Friday March 2 2018
The Real Worry is not the Wall or Russia
Lawmakers have stressed caution regarding Trump’s dissatisfaction with NAFTA. This has also been the case with multiple Chambers of Commerce, Governors, and both Mexico and Canada. Senator John Thune R-S. D. remarked that “withdrawing form NAFTA would be a disaster.
This foolishness has a historical antecedent. By the spring of 1930, the stock market had recovered about half its losses from the fall of 1929. The Tariff Act of 1930 aka the Smoot-Hawley Tariff was signed June 17, 1930. These retaliatory tariffs cut both imports and exports by half during the Great Depression. In fact the Depression would not end until its repeal via GATT, the General Agreement on Trade and Tariffs signed In October, 1947.
The actual tariff on dutiable goods soared by 1932-33. to 59.1% in 1932. By 1933 imports decreased 66% and exports decreased 61%. Unempl0yment was 8% in 1930 but jumped to 25%. Roosevelt began lowering tariffs upon his election. But real reform waited until the Bretton Woods Agreement of 1944.
This past week brought more early warnings of Trump’s simplistic ‘us versus them’ view of trade.
Last year the President set this potential disaster in motion by instructing the Commerce Department to investigate if steel and aluminum imports threaten national security under Section 232 of the Trade expansion Act of 1962. As instructed, Commerce concluded they do.
This is in spite of the 164 anti-dumping duties on steel already in effect. There re two dozen tariffs on Chinese steel and more on aluminum. Canada accounts for 43% of our aluminum imports, but more on that later.
The tax reform act is brining money back to the US. But more tariffs will only increase the cost of doing business in all industries using steel and aluminum. Indeed more workers lost jobs (200,000 due to Bush’s 2002 steel tariff than were employed by the entire steel industry (187,500).
As we warned January 26, this ‘strategy’ plays right into the hands of China’s goal of becoming the new manufacturing super power in the world. Withdrawing from the Trans Pacific Trade Partnership puts China in that driver’s seat, free to make global arrangements.
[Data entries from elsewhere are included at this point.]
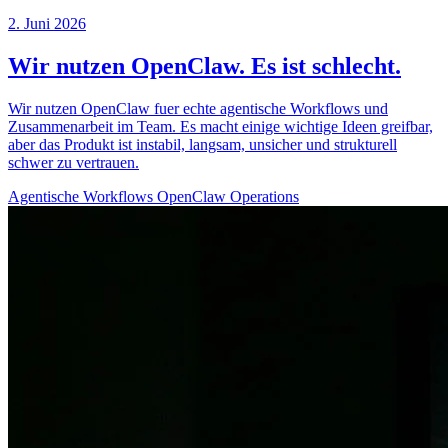
2. Juni 2026
Wir nutzen OpenClaw. Es ist schlecht.
Wir nutzen OpenClaw fuer echte agentische Workflows und
Zusammenarbeit im Team. Es macht einige wichtige Ideen greifbar,
aber das Produkt ist instabil, langsam, unsicher und strukturell
schwer zu vertrauen.
Agentische Workflows
OpenClaw
Operations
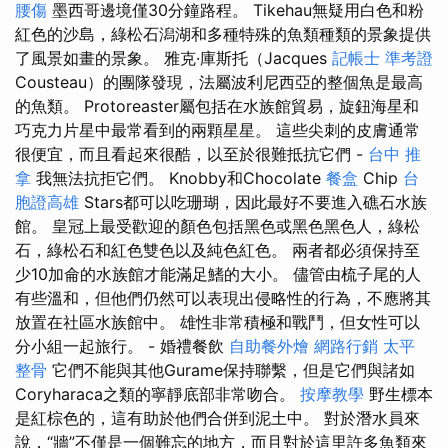
腰傷
墨西哥邊境僅30分鐘路程。 Tikehau無疑用白色和粉
紅色的沙島，綠松石潟湖和多種特殊的魚類種類的景象提供
了風景如畫的景象。 雅克·庫斯托（Jacques
記帳士 準考證
Cousteau）的團隊發現，法屬波利尼西亞的整個魚是最高
的魚類。 Protoreaster屬包括在水族館貿易，旋鈕海星和
巧克力片星中最常看到的兩顆星星。 這些尖刺的皮膚通常
很便宜，而且看起來很酷，以至於很難抵抗它們 -
台中 推
拿
我無法抗拒它們。 Knobby和Chocolate
餐盒
Chip
台
胞證高雄
Stars都可以吃珊瑚，因此最好不要進入礁石水族
館。 皇冠上最受歡迎的顏色包括黑色或黑色黑色人，綠松
石，綠松石和紅色雙色以及純色紅色。 兩者都必須保持至
少10加侖的水族館才能滿足鰭的大小。 儘管由梳子尾的人
有些溫和，但他們仍然可以表現出侵略性的行為，不應將其
放置在社區水族館中。 雄性非常積極和戰鬥，但女性可以
分小組一起旅行。 - 婚禮餐飲
自助餐外燴
網路行銷
太平
整骨
它們不能與其他Gurame保持聯繫，但是它們與諸如
Coryharaca之類的寧靜底部非常吻合。
按摩教學
野生標本
是紅棕色的，這有助於他們合併到泥土中。 對於潛水員來
說，“牆”不僅是一個難忘的地方，而且對於這里許多魚類來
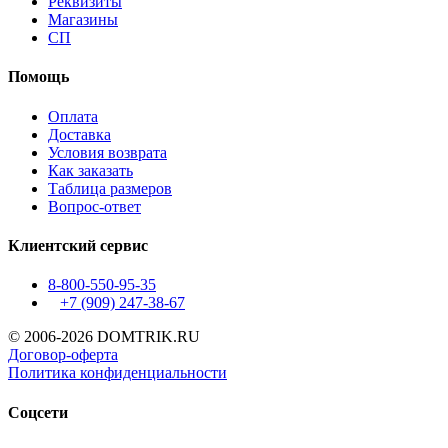
Реквизиты
Магазины
СП
Помощь
Оплата
Доставка
Условия возврата
Как заказать
Таблица размеров
Вопрос-ответ
Клиентский сервис
8-800-550-95-35
+7 (909)
247-38-67
© 2006-2026 DOMTRIK.RU
Договор-оферта
Политика конфиденциальности
Соцсети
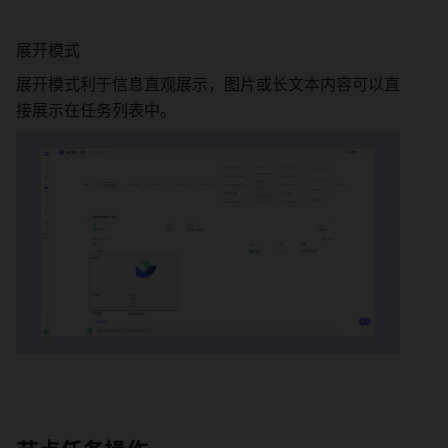
展开模式 
展开模式利于信息直观展示，图片或长文本内容可以直
接展示在任务列表中。 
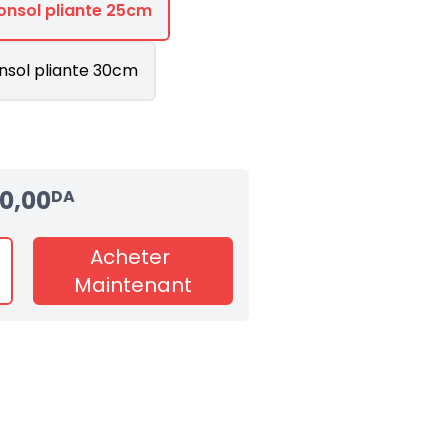
onsol pliante 25cm
nsol pliante 30cm
0,00
DA
Acheter
Maintenant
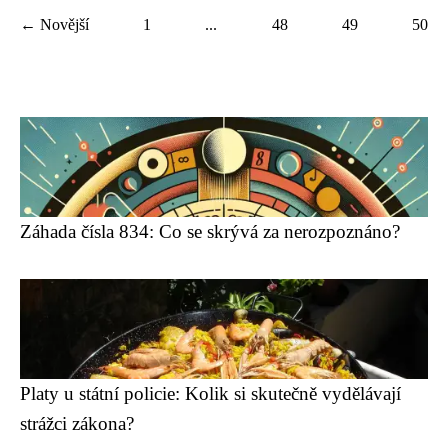
← Novější
1
...
48
49
50
Záhada čísla 834: Co se skrývá za nerozpoznáno?
Platy u státní policie: Kolik si skutečně vydělávají
strážci zákona?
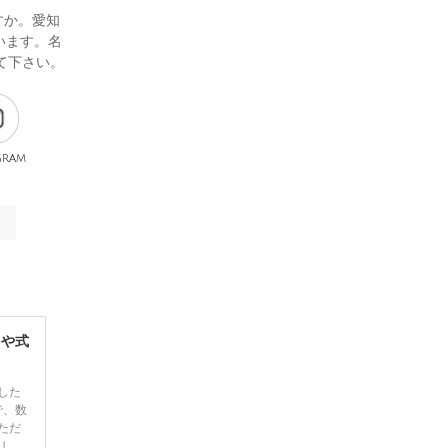
すか。愛知
います。名
して下さい。
gram
レや式
した
で、数
ただ
てしま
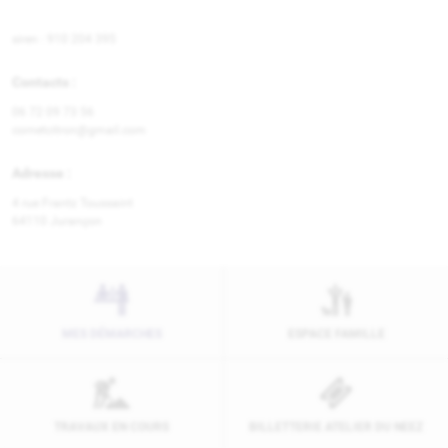
siren : 910 204 395
Contacts :
06 72 09 73 56
cornetcitron@gmail.com
Adresse :
4 rue Frantz Toussaint
64110 Jurançon
MES DÉMARCHES
ESPACE FAMILLE
TRAVAUX EN COURS
BILLETTERIE ATELIER DU NEEZ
The Trump idea of a separate trade deal for each nation is foolish when so many products, like autos, are built from material imported from multiple nations.
One hopeful example is the creation of a pro-Nafta website by Mexico , no less. check out www.naftamexico.net. This English website allows one to click on each of our 50 states to see the NAFTA advantage. Columns and letters continue to sprout advocating the benefits of NAFTA. But I was discouraged again reading the latest in the US Canada trade talks.
The US runs a $12.5 billion dollar trade surplus with Canada. Apparently Canadian Prime Minister Justin Trudeau does not care for the politically incorrect President Trump. Nor does the Canadian Parliament. As a result Canada has done little to sell the trade deal Canada. We have not seen full page ads bulwarked by newspaper editorials demanding continuation of the 20 year NAFTA trade boom. Canada has been America’s closest ally and trading partner, well ever since there has been an America and Canada.
Meanwhile Trudeau has inked deals with the European Union and the Trans Pacific Partnership. Is this a literal snub, aiming to reach the same conclusion as Trump, better no deal than any perception of a flawed deal?
Then get serious about avoiding another Smoot Hawley fiasco.